Two other shrines which are definitely worth visiting in New Orleans are The National Shrines of Blessed Francis Xavier Seelos and Our Lady of Prompt Succor. The Seelos Center houses a shrine and a museum honoring the “Cheerful Ascetic,” who was beatified in the Jubilee Year 2000 by Saint John Paul II. Blessed Seelos was a German Redemptorist priest with mystical gifts who became an itenerant preacher, assigned to the Redemptorist community in New Orleans in 1866. He was known for his joy and love of the poor, and he died of yellow fever in New Orleans in 1867 after patiently suffering the disease.
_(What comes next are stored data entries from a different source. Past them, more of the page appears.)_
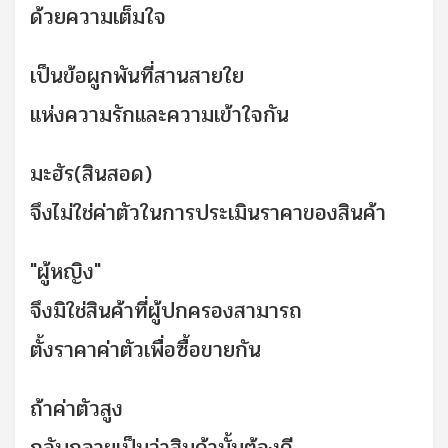
ด้วยความเต็มใจ
เป็นข้อผูกพันที่สานสายใย
แห่งความรักและความเข้าใจกัน
มะฮัร(สินสอด)
จึงไม่ใช่ค่าตัวในการประเมินราคาของสินค้า
"ผู้หญิง"
จึงมิใช่สินค้าที่ผู้ปกครองสามารถ
ตั้งราคาค่าตัวเพื่อซื้อขายกัน
ถ้าค่าตัวสูง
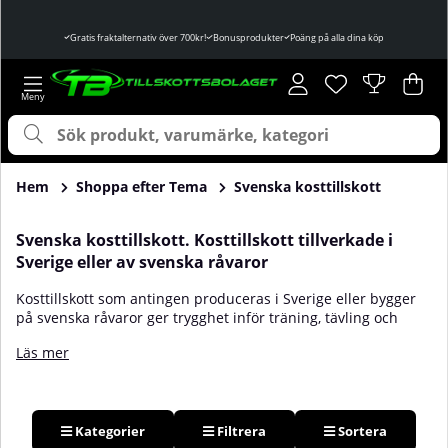
Gratis fraktalternativ över 700kr!
Bonusprodukter
Poäng på alla dina köp
Önskelista
Antal i önskelist
.
Var
Ant
.
Hem
Shoppa efter Tema
Svenska kosttillskott
Svenska kosttillskott. Kosttillskott tillverkade i
Sverige eller av svenska råvaror
Kosttillskott som antingen produceras i Sverige eller bygger
på svenska råvaror ger trygghet inför träning, tävling och
vardags­hälsa. Tränings­entusiaster, hälsomedvetna och
Läs mer
tävlande atleter hittar här produkter med spårbar råvara,
svensk tillverkning och tydlig märkning. Rena recept utan
onödiga tillsatser, ofta baserade på naturliga kosttillskott och
ekologiska ingredienser, är vanliga i denna kategori.
Produktionen följer strikta bransch­standarder och kontroller.
Kategorier
Filtrera
Sortera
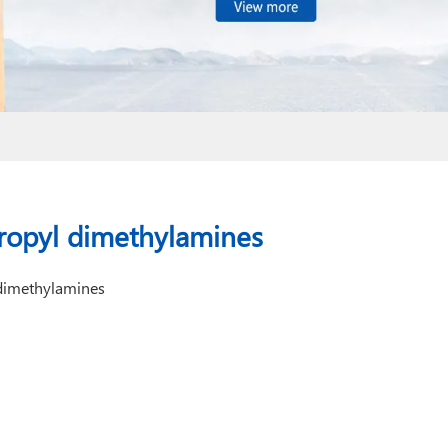
ropyl dimethylamines
imethylamines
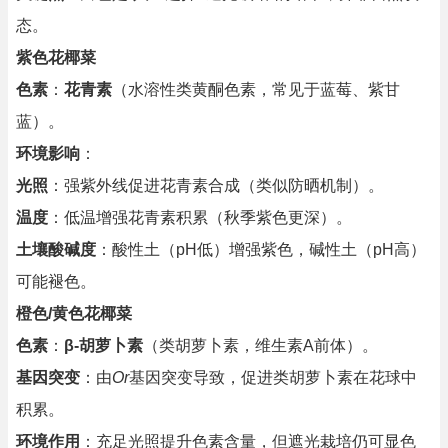
态。
紫色花椰菜
色素
：
花青素
（水溶性类黄酮色素，常见于蓝莓、紫甘
蓝）。
环境影响
：
光照
：强紫外线促进花青素合成（类似防晒机制）。
温度
：低温增强花青素积累（秋季紫色更深）。
土壤酸碱度
：酸性土（pH低）增强紫色，碱性土（pH高）
可能褪色。
橙色/黄色花椰菜
色素
：
β-胡萝卜素
（类胡萝卜素，维生素A前体）。
基因突变
：由
Or
基因突变导致，促进类胡萝卜素在花球中
积累。
环境作用
：充足光照提升色素含量，但遮光栽培仍可显色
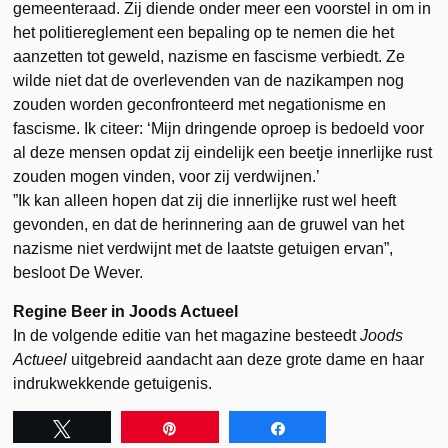
gemeenteraad. Zij diende onder meer een voorstel in om in
het politiereglement een bepaling op te nemen die het
aanzetten tot geweld, nazisme en fascisme verbiedt. Ze
wilde niet dat de overlevenden van de nazikampen nog
zouden worden geconfronteerd met negationisme en
fascisme. Ik citeer: ‘Mijn dringende oproep is bedoeld voor
al deze mensen opdat zij eindelijk een beetje innerlijke rust
zouden mogen vinden, voor zij verdwijnen.’
”Ik kan alleen hopen dat zij die innerlijke rust wel heeft
gevonden, en dat de herinnering aan de gruwel van het
nazisme niet verdwijnt met de laatste getuigen ervan”,
besloot De Wever.
Regine Beer in Joods Actueel
In de volgende editie van het magazine besteedt
Joods
Actueel
uitgebreid aandacht aan deze grote dame en haar
indrukwekkende getuigenis.
Tweet
Pin
Share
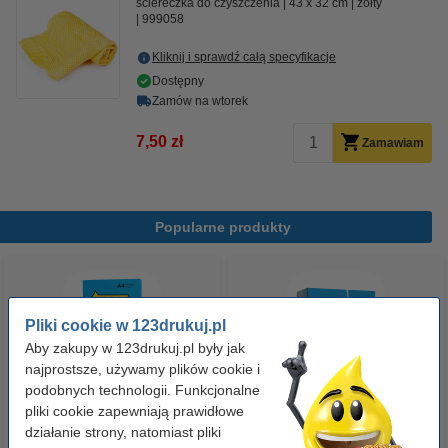
ściereczka do czyszczenia
43 x 32 cm
żółty
999058
Kliknij i sprawdź całą specyfikacje
Dostępny
Zamów na wtorek
7,50 zł
Zamawiam
Popularne produkty
Pliki cookie w 123drukuj.pl
Aby zakupy w 123drukuj.pl były jak
najprostsze, używamy plików cookie i
podobnych technologii. Funkcjonalne
pliki cookie zapewniają prawidłowe
Papier ksero A4 80 g/m2 (500
Papier ksero A4 80 g/m2 (2500
działanie strony, natomiast pliki
szt.), 123drukuj
szt.), 123drukuj (5 ryz)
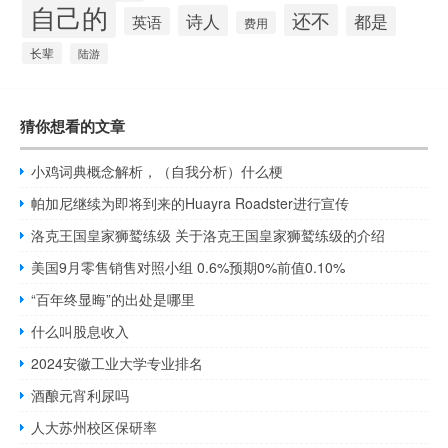
自己的
还不
诗人
都是
英语
费用
长辈
陆游
猜你想看的文章
小鸡词典概念解析，（自我分析）什么梗
帕加尼继续为即将到来的Huayra Roadster进行宣传
洛克王国皇家狮鹫练级 关于洛克王国皇家狮鹫练级的介绍
美国9月零售销售对照小组 0.6%预期0%前值0.10%
“百年终显晦”的出处是哪里
什么叫股息收入
2024安徽工业大学专业排名
酒酿元宵利尿吗
人大苏州校区保研率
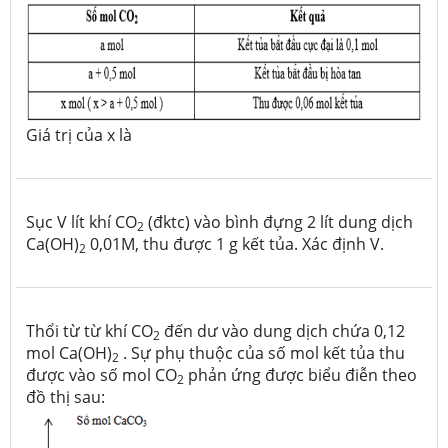
Giá trị của x là
Sục V lít khí CO
(đktc) vào bình đựng 2 lít dung dịch
2
Ca(OH)
0,01M, thu được 1 g kết tủa. Xác định V.
2
Thổi từ từ khí CO
đến dư vào dung dịch chứa 0,12
2
mol Ca(OH)
. Sự phụ thuộc của số mol kết tủa thu
2
được vào số mol CO
phản ứng được biểu điễn theo
2
đồ thị sau:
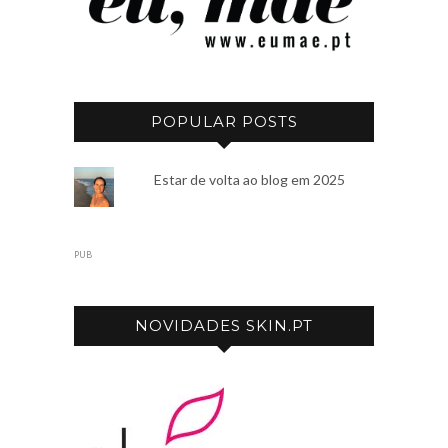
POPULAR POSTS
Estar de volta ao blog em 2025
PUB
NOVIDADES SKIN.PT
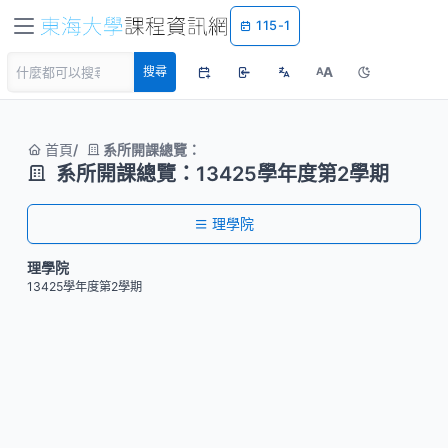
115-1
A
搜尋
A
首頁
系所開課總覽：
系所開課總覽：13425學年度第2學期
理學院
理學院
13425學年度第2學期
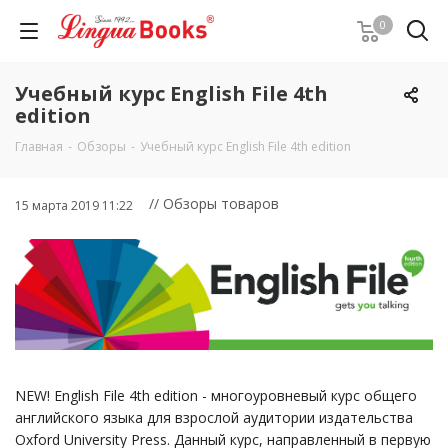
0
Учебный курс English File 4th
edition
Главная
-
Обзоры
-
Учебный курс English File 4th edition
// Обзоры товаров
15 марта 2019 11:22
NEW! English File 4th edition - многоуровневый курс общего
английского языка для взрослой аудитории издательства
Oxford University Press. Данный курс, направленный в первую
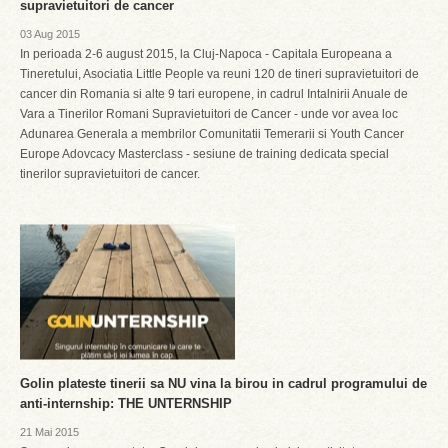
supravietuitori de cancer
03 Aug 2015
In perioada 2-6 august 2015, la Cluj-Napoca - Capitala Europeana a
Tineretului, Asociatia Little People va reuni 120 de tineri supravietuitori de
cancer din Romania si alte 9 tari europene, in cadrul Intalnirii Anuale de
Vara a Tinerilor Romani Supravietuitori de Cancer - unde vor avea loc
Adunarea Generala a membrilor Comunitatii Temerarii si Youth Cancer
Europe Adovcacy Masterclass - sesiune de training dedicata special
tinerilor supravietuitori de cancer.
Golin plateste tinerii sa NU vina la birou in cadrul programului de
anti-internship: THE UNTERNSHIP
21 Mai 2015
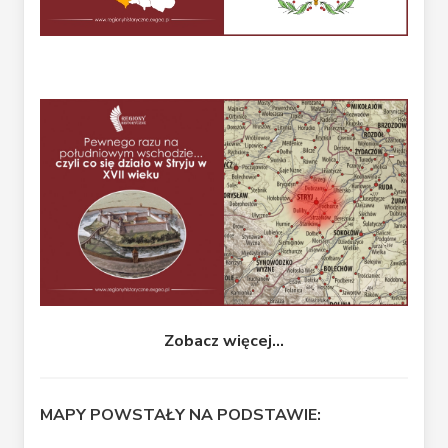
Zobacz więcej...
MAPY POWSTAŁY NA PODSTAWIE:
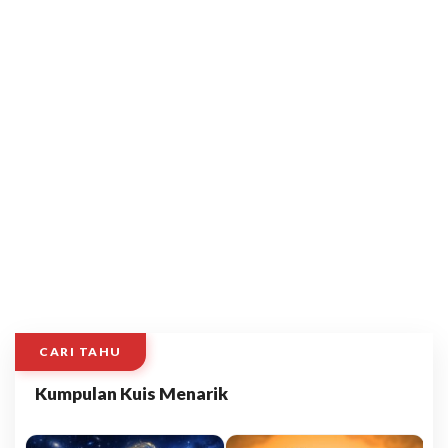
CARI TAHU
Kumpulan Kuis Menarik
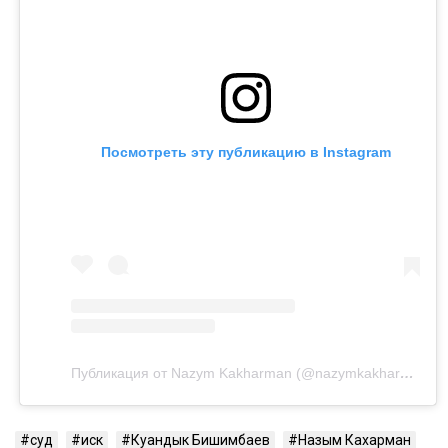
Посмотреть эту публикацию в Instagram
Публикация от Nazym Kakharman (@nazymkakharman)
суд
иск
Куандык Бишимбаев
Назым Кахарман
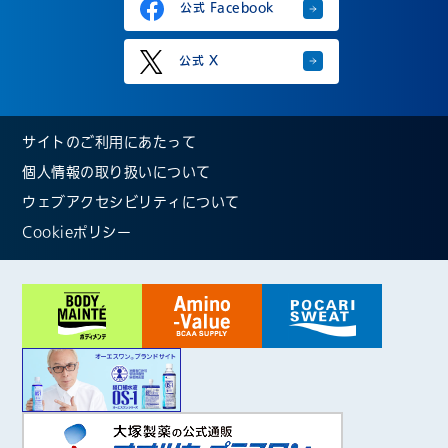
公式 Facebook
公式 X
サイトのご利用にあたって
個人情報の取り扱いについて
ウェブアクセシビリティについて
Cookieポリシー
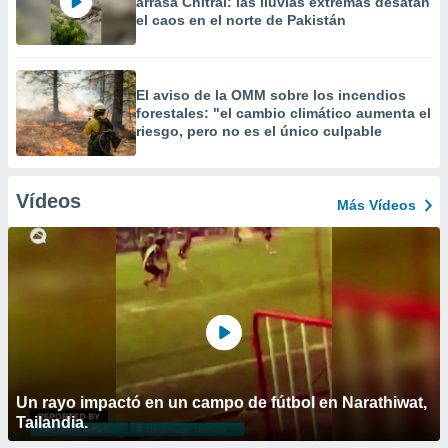
arrasa Chitral: las lluvias extremas desatan
el caos en el norte de Pakistán
El aviso de la OMM sobre los incendios
forestales: "el cambio climático aumenta el
riesgo, pero no es el único culpable
Vídeos
Más Vídeos
Un rayo impactó en un campo de fútbol en Narathiwat,
Tailandia.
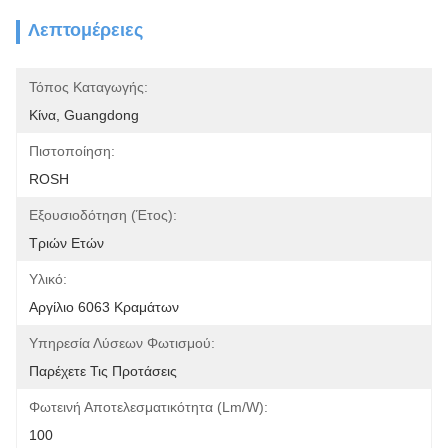
Λεπτομέρειες
Τόπος Καταγωγής:
Κίνα, Guangdong
Πιστοποίηση:
ROSH
Εξουσιοδότηση (έτος):
Τριών Ετών
Υλικό:
Αργίλιο 6063 Κραμάτων
Υπηρεσία Λύσεων Φωτισμού:
Παρέχετε Τις Προτάσεις
Φωτεινή Αποτελεσματικότητα (lm/w):
100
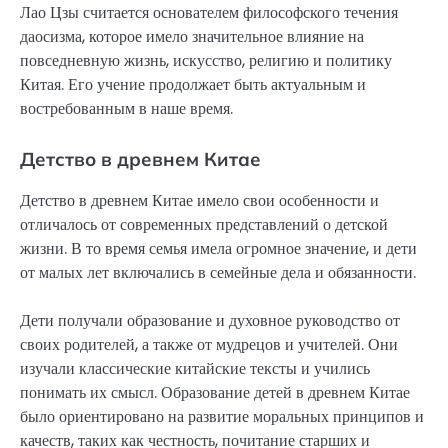
Лао Цзы считается основателем философского течения
даосизма, которое имело значительное влияние на
повседневную жизнь, искусство, религию и политику
Китая. Его учение продолжает быть актуальным и
востребованным в наше время.
Детство в древнем Китае
Детство в древнем Китае имело свои особенности и
отличалось от современных представлений о детской
жизни. В то время семья имела огромное значение, и дети
от малых лет включались в семейные дела и обязанности.
Дети получали образование и духовное руководство от
своих родителей, а также от мудрецов и учителей. Они
изучали классические китайские тексты и учились
понимать их смысл. Образование детей в древнем Китае
было ориентировано на развитие моральных принципов и
качеств, таких как честность, почитание старших и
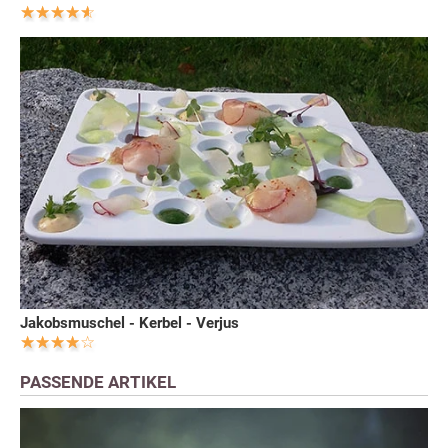
Jakobsmuschel - Kerbel - Verjus
PASSENDE ARTIKEL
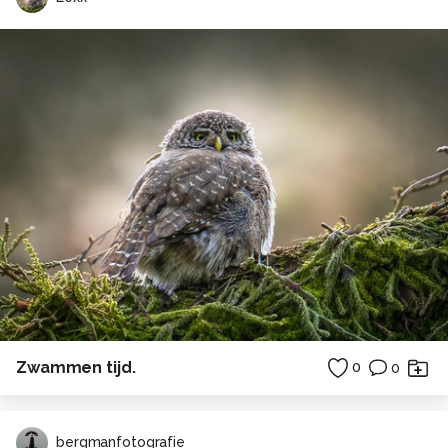
Zwammen tijd.
0
0
bergmanfotografie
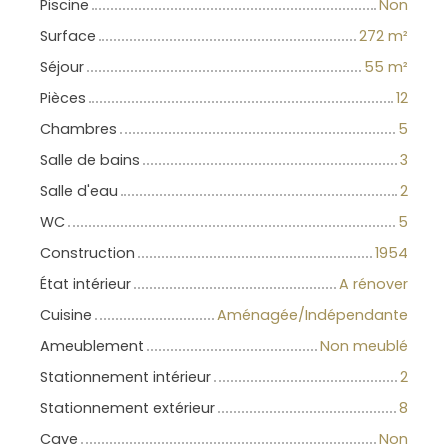
Piscine
Non
Surface
272
m²
Séjour
55
m²
Pièces
12
Chambres
5
Salle de bains
3
Salle d'eau
2
WC
5
Construction
1954
État intérieur
A rénover
Cuisine
Aménagée/Indépendante
Ameublement
Non meublé
Stationnement intérieur
2
Stationnement extérieur
8
Cave
Non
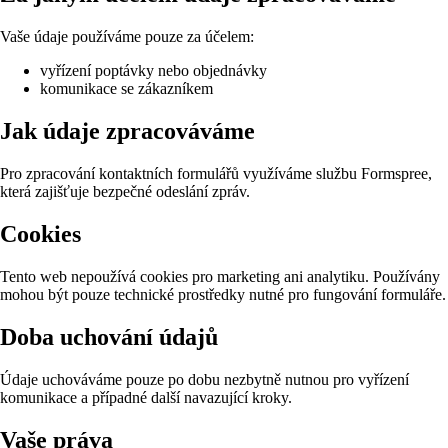
Vaše údaje používáme pouze za účelem:
vyřízení poptávky nebo objednávky
komunikace se zákazníkem
Jak údaje zpracováváme
Pro zpracování kontaktních formulářů využíváme službu Formspree,
která zajišťuje bezpečné odeslání zpráv.
Cookies
Tento web nepoužívá cookies pro marketing ani analytiku. Používány
mohou být pouze technické prostředky nutné pro fungování formuláře.
Doba uchování údajů
Údaje uchováváme pouze po dobu nezbytně nutnou pro vyřízení
komunikace a případné další navazující kroky.
Vaše práva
Our Lady of Prompt Succor, or “Quick Help,” is the patroness of the city of New Orleans and the state of Louisiana. The statue is a resplendent gold and stands high above the alter at the shrine. Locals and pilgrims come asking her intercession for protection from misfortunes, illnesses, and calamities. The Ursulines had a devotion to Our Lady under the title of Prompt Succor, and after the victory over the British in the Battle of New Orleans, the nuns promised to celebrate a Mass of Thanksgiving to her on her feast day of January 8, a tradition which still endures today.
It was a fantastic day, and I would definitely recommend a visit to the historical and religious sites in the city of New Orleans if you are ever given the chance. Visitors can’t help but be captivated by the excitement and spirit of the city.